As depicted in image 6, we have a base image containing our fundamental tools, including the GitHub Actions agent. From this base image, we can create customized images for different teams. This achievement in the process is crucial, as many of the elements implemented here will be utilized in our subsequent phase.

Adoption of Fargate Spot Instances (January 2023 — Present)

In this phase, it became evident that continuing to leverage Fargate Spot instances was the right path, although the implemented solution (referring to the stage 2 implementation) posed occasional challenges. Meanwhile, we had been testing an alternative solution for other workloads, which was proving highly effective. The key distinction was that this alternative utilized EC2 Spot instances instead of Fargate Spot.

The Terraform module philips-labs/terraform-aws-github-runner is a project that performs quite well. We use this project for several of our workflows, and it functions seamlessly. This module simplifies the creation of all the necessary infrastructure for leveraging EC2 Spot instances. It operates by establishing an application on GitHub that directs all workflow-related events to an AWS Lambda. This Lambda processes specific events, queues them and dispatches them, ultimately creating an EC2 Spot instance. Having comprehended the functionality of this solution, we opted to fork and modify the module to tailor it to our requirements, successfully deploying Fargate Spot instances with the same agility demonstrated with EC2 instances.

📝 Note

You may need to refer to the Terraform module architecture diagram for more context.

Image 7: Diagram of the solution implemented by refactoring the Terraform module.

This implementation provided us with the ability to create custom runners for our teams with different images and sizes (see image 7). This aspect is crucial, as it directly contributes to cost reduction. By configuring custom instances, we can opt for smaller resources in workflows that do not require extensive capabilities. In our case, we recognized that running unit tests did not required 2 CPUs and 7GB, which is the standard GitHub Actions instance. Therefore, we decided to create smaller instances that wouldn’t impact workflow performance while keeping costs low.

At this point, it’s crucial to mention an additional key factor in maintaining low costs in this implementation. These runners typically need to download many packages (pip install, npm install, bundle install, etc.) from the Internet, incurring internet-facing costs that should not be overlooked. This means that if we deploy all our runners within private subnets, we must factor in the cost of transferring data through our NAT Gateway resource. A straightforward alternative is deploying the runners within public subnets. While this incurs a cost, it is comparatively lower than the expense associated with a NAT Gateway, which is particularly beneficial when dealing with substantial data transfers. It’s important to emphasize that, for security reasons and to avoid triggering alerts with security team, we need to include a security group that blocks all incoming traffic to the Fargate instances since there is no need for other services to reach them.

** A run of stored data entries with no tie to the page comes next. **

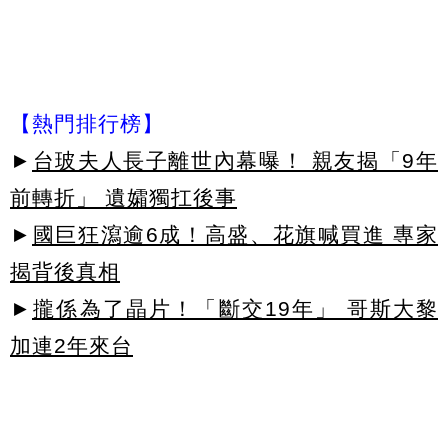
【熱門排行榜】
►
台玻夫人長子離世內幕曝！ 親友揭「9年
前轉折」 遺孀獨扛後事
►
國巨狂瀉逾6成！高盛、花旗喊買進 專家
揭背後真相
►
攏係為了晶片！「斷交19年」 哥斯大黎
加連2年來台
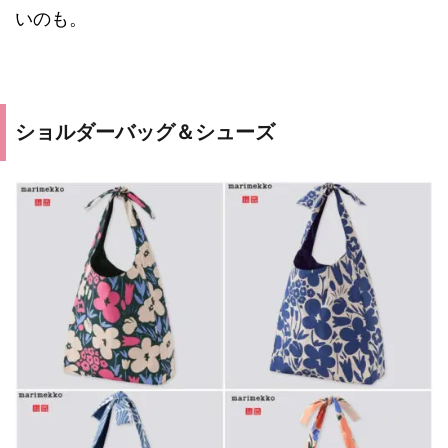
いのも。
ショルダーバッグ＆シューズ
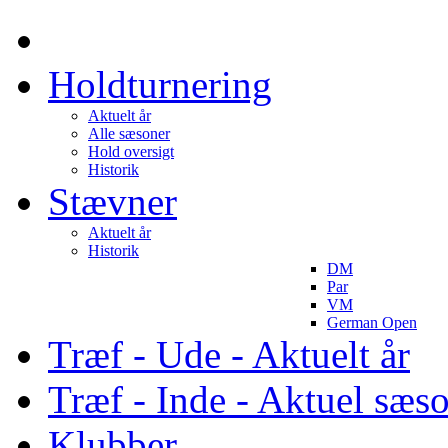
Holdturnering
Aktuelt år
Alle sæsoner
Hold oversigt
Historik
Stævner
Aktuelt år
Historik
DM
Par
VM
German Open
Træf - Ude - Aktuelt år
Træf - Inde - Aktuel sæs
Klubber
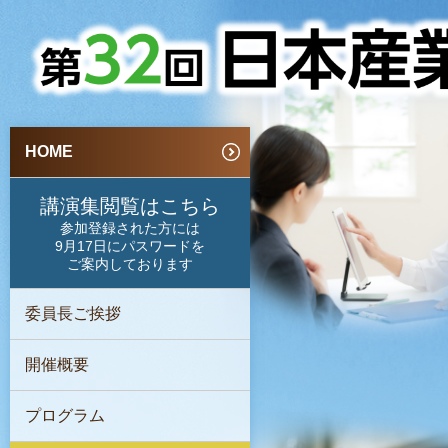
HOME
講演集閲覧はこちら
参加登録された方には
9月17日にパスワードを
ご案内しております
委員長ご挨拶
開催概要
プログラム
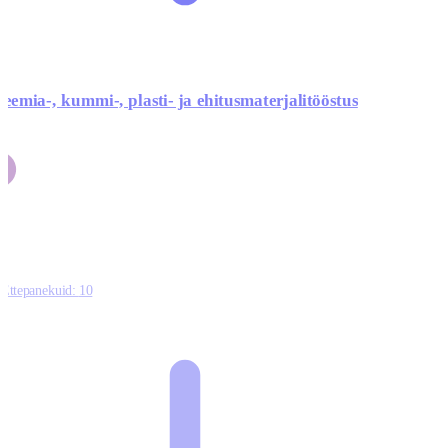
eemia-, kummi-, plasti- ja ehitusmaterjalitööstus
Ettepanekuid:
10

This solution brought significant economic benefits. To provide an overview, we can compare the average costs of the months of June and July (the months when the job matrix was implemented) from the first stage against the months of the third stage (see image 2), resulting in a savings of 97.49%. As we have observed the stability of the solution, we have been migrating new workflows to this solution, so this percentage may even be slightly higher.

⚠️ Warning

While this solution brings many benefits, there is a crucial consideration to keep in mind. Fargate instances do not support running containers with Docker-in-Docker (DinD) capability. This implies that commands such as docker build cannot be executed, and as a result, any workflow involving image construction will not be compatible with this solution.

Results

Cost Analysis

To better understand financial efficiency, we compared the estimated costs of running the same scenario on SemaphoreCI, GitHub Actions (in their cloud), and Fargate Spot instances. Let’s take the previous example and attempt to analyze the costs, considering an average of 5.65 PR commits per day and a total of 55 PRs created throughout the month of May. In the implemented solution, we have an average of 30 jobs running in parallel to execute all our unit tests, and we need to use this value for our calculations.

It’s important to note that the cost of Fargate Spot constantly changes; in this case, we are using values taken at the time of writing this article ($0.014577 per vCPU per hour, $0.00160066 per GB per hour), while for GitHub Actions and SemaphoreCI, we will use the values found in their documentation up to today. For an estimation of the cost difference, we can employ the following Python script

⚠️ Warning

The following calculations assume that we will use 100 GB of internet-facing; you may have to update the GB transferred depending on your case.

Output:

| Platform                    | Monthly Cost   |   Nro. of Executions | Total Time per Execution   | Resources Used   |
|-----------------------------|----------------|----------------------|----------------------------|------------------|
| GitHub Actions (Standard) | $372.88 USD | 9322 | 5 min | 2 vCPU, 7 GB RAM |
| SemaphoreCI (e1-standard-2) | $349.57 USD | 9322 | 5 min | 2 vCPU, 4 GB RAM |
| Fargate Spot (Custom) | $40.35 USD | 9322 | 5 min | 2 vCPU, 7 GB RAM |

The total monthly cost of Fargate Spot is $40.35 USD, representing a significant reduction of 89.1% compared to GitHub Actions (Standard Instance) with a total cost of $372.88 USD, and an 88.5% reduction compared to SemaphoreCI (e1-standard-2 Instance) with a total cost of $349.57 USD. It's important to note that the actual cost of Fargate Spot may vary depending on internet-facing requirements. The provided percentage is based on using a Fargate instance size comparable to the standard instances of GitHub and SemaphoreCI. However, opting for smaller Fargate instances could potentially increase the percentage of savings even further.

Time Savings

Image 8: GitHub repository metrics dashboard to analyze implementation benefits.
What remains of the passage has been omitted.